According to Israel’s Channel 12, a senior U.S. official revealed that the recent return of the body of Israeli officer Hadar Goldin could give Prime Minister Benjamin Netanyahu the political space he needs to resolve the standoff involving Hamas fighters trapped in the tunnels of Rafah, in southern Gaza.
The official stated that the administration of President Donald Trump had applied pressure on Hamas over recent days to hand over Goldin’s remains, to pave the way for a broader agreement to end the crisis surrounding the fighters stranded underground.
He added that the framework envisioned by Washington involves Hamas first returning the Israeli body, after which the fighters in Rafah would surrender their weapons.

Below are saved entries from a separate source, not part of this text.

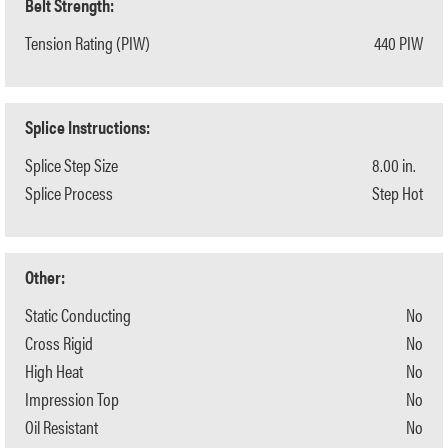
Belt Strength:
Tension Rating (PIW)
440 PIW
Splice Instructions:
Splice Step Size
8.00 in.
Splice Process
Step Hot
Other:
Static Conducting
No
Cross Rigid
No
High Heat
No
Impression Top
No
Oil Resistant
No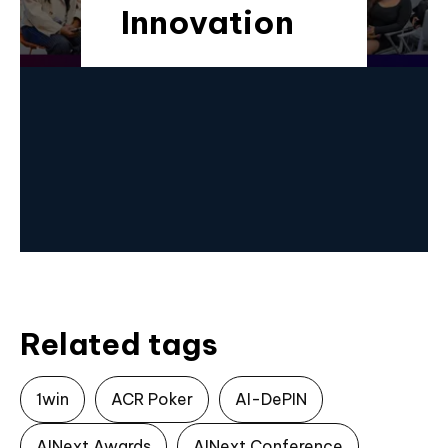
Innovation
Related tags
1win
ACR Poker
AI-DePIN
AINext Awards
AINext Conference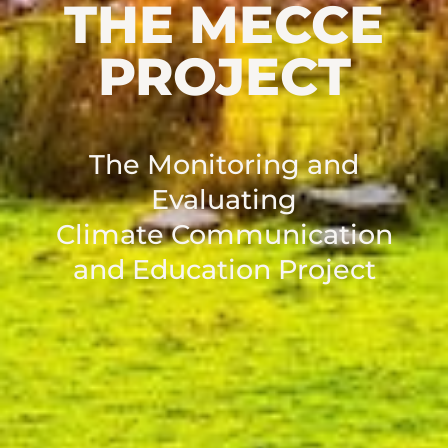
THE MECCE
PROJECT
The Monitoring and
Evaluating
Climate Communication
and Education Project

Under this arrangement, the official explained, those fighters would then be granted safe passage either to areas under Hamas control or to a third country.
Channel 12 also reported that in the second phase of the plan, the tunnels where the Hamas members are currently trapped would be demolished completely to prevent any further use.
U.S. Pressure and Israeli Hesitation
Meanwhile, the Israeli newspaper Maariv quoted an Israeli source saying that American pressure to allow the safe evacuation of the trapped Hamas fighters stems from Washington’s desire to preserve the fragile ceasefire in Gaza, which came into effect on October 10.
According to estimates from within the occupation state, roughly 200 Hamas fighters remain surrounded in a zone under Israeli control in Rafah.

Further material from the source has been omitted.